Back in the last century the late comedian Rodney Dangerfield was known for his tag line “ I don’t get no respect.” After the off-season that Mets infielder Jeff McNeil has endured, it would be no surprise if he felt the same way.
McNeil, a rookie last year, was the Met second baseman for the latter part of the season and he responded with terrific numbers. In 63 games he slashed .329/.381/.471. Then in early November new GM Brodie Van Wagenen was quoted by Anthony DiComo as saying McNeil was “penciled in to start at 2b” in the coming season. So far, so good for McNeil.
However, within a few weeks that same Van Wagenen had swung a major deal that brought in veteran second baseman Robinson Cano from Seattle. Suddenly McNeil’s spot no longer seemed so secure, and his name was bandied about for awhile as a potential piece for the Mets to trade away.
McNeill fell even further down the totem pole in December. Manager Mickey Callaway said that Cano was slated to start at 2b in 2019, that “as we stand here, Todd Frazier will be starting at third base,” and Callaway then indicated McNeil would be the primary backup at the four infield positions.
Cano had a pretty good slash line of .303/.374/.471 in 80 games in 2018, a little behind McNeil’s production. As for Frazier, his output in 2018 was a dismal .213/.303/.390 in 115 games. Callaway could have said there would be competition for the starting infield slots in spring training, instead he chose to anoint the two veterans (and ex-Van Wagenen clients) as the presumed starters.

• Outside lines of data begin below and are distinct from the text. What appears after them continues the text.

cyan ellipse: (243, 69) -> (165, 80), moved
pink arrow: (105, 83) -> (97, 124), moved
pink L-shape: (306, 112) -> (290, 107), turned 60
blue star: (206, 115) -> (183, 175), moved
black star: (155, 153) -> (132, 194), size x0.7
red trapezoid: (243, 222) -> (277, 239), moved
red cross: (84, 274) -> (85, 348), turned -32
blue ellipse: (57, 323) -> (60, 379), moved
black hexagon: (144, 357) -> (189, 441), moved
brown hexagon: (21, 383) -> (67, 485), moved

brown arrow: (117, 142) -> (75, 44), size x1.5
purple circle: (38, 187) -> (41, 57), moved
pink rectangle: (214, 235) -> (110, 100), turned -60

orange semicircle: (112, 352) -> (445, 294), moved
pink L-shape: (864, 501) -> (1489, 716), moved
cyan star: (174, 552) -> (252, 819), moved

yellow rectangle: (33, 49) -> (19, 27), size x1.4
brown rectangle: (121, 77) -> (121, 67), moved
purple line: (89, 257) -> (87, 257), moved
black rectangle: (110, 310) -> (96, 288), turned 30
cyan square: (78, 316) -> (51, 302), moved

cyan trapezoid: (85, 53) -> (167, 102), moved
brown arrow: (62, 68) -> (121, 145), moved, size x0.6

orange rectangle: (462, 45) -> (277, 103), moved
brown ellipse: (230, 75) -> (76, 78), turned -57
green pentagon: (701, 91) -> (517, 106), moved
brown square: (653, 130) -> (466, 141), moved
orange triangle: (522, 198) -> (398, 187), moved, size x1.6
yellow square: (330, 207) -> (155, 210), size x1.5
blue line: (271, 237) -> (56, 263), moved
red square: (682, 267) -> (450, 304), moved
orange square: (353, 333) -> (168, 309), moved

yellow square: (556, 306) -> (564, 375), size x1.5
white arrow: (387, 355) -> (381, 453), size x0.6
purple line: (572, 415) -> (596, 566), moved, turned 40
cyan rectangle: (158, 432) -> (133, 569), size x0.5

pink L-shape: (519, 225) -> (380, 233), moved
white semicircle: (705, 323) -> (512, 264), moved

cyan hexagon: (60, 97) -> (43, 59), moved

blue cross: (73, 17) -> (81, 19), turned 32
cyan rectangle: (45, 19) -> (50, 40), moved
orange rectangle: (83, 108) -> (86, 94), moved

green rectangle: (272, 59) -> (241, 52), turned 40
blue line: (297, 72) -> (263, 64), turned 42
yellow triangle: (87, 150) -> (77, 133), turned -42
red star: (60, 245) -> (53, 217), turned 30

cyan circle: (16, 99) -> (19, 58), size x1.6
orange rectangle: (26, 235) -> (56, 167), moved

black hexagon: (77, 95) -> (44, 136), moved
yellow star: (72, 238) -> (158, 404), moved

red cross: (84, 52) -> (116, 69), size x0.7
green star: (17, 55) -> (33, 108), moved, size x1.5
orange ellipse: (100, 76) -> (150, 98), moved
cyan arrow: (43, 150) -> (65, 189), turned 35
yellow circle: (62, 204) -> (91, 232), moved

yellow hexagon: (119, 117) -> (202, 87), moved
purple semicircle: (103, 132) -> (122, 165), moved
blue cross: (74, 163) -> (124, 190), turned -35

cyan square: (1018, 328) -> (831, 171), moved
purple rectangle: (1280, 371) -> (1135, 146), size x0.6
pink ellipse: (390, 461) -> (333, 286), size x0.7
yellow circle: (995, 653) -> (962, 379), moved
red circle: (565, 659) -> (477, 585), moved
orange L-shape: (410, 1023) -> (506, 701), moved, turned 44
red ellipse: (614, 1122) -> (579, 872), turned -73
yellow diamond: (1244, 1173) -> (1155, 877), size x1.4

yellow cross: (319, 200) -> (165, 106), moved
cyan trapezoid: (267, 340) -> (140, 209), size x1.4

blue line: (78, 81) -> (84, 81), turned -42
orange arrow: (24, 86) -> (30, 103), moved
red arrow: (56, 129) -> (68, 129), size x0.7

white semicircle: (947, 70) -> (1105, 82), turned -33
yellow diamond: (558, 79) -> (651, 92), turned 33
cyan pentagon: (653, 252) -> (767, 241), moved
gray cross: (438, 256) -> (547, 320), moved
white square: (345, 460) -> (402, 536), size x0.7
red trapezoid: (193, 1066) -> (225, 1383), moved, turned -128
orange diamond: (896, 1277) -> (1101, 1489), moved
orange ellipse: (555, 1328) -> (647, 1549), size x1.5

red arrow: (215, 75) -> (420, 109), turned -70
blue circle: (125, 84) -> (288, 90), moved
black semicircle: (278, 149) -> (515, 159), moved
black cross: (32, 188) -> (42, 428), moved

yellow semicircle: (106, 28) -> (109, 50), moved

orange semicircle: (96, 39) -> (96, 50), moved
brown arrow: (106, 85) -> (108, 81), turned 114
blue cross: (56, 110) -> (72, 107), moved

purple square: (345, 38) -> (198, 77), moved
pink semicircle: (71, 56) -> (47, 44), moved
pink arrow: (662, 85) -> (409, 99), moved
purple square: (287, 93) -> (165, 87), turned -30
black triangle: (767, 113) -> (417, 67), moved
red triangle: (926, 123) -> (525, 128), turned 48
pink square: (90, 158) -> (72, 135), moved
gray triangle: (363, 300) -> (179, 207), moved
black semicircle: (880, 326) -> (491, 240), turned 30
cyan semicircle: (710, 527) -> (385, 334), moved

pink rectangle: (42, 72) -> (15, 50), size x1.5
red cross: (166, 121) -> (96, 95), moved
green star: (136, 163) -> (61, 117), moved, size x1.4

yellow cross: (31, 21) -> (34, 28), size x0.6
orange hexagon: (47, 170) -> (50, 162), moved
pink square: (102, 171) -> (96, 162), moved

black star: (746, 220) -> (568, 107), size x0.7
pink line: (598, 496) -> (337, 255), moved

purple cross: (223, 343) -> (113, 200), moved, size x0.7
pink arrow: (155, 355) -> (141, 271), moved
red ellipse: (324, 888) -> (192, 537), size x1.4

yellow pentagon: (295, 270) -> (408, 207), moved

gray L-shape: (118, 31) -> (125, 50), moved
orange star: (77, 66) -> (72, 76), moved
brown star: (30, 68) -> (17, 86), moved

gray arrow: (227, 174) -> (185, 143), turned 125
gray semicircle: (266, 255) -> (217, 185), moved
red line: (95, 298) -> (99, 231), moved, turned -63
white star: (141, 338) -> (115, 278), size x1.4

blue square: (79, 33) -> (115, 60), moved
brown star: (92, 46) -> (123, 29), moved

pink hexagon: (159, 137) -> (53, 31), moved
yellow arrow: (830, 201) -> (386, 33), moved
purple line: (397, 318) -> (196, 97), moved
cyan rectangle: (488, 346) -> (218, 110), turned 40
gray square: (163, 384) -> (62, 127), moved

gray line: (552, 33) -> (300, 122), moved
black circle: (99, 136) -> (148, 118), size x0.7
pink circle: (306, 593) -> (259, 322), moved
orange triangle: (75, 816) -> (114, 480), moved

The now departed Jose Reyes filled the role of utility infielder for the Mets in 2018, and he accumulated 251 PA. Last year McNeil, who joined the team in July and became the starting 2b at the end of the month, had almost as many PA (248) as Reyes did over the whole season. So, assuming those figures are a rough guide as to the playing time of utility infielders on the Mets, McNeil is going to get a lot less PA in 2019 than he would have as starting infielder.
McNeil does not project to be a slugger, but he is a contact hitter who hits to all fields, with roughly 35% of his balls hit pulled, also 35% to center, and 29% to the opposite field. He had a decent line drive rate of 21.6%. He does not strike out much with a 9.7% K rate. The left-handed McNeil was not overmatched by lefty pitchers in 2018, he batted .281 against them. Versus right-handers he hit even better at .345.
He did not have a reputation as a great defender at 2b in the minors, but he flashed some good glove work with the Mets, FanGraphs had him at a positive UZR figure of 0.7 in his abbreviated season. McNeil provides some speed on the basepaths, a quality lacking on recent Mets teams. He stole seven bases in his 63 games played in 2018, and was caught stealing just once. McNeil hustles running out balls, something Cano apparently is not as dedicated to.
Nobody would say McNeil deserves to be treated like a perennial All-Star, but he should get more respect than to be demoted to utility infielder without much of a chance to compete for a starting berth.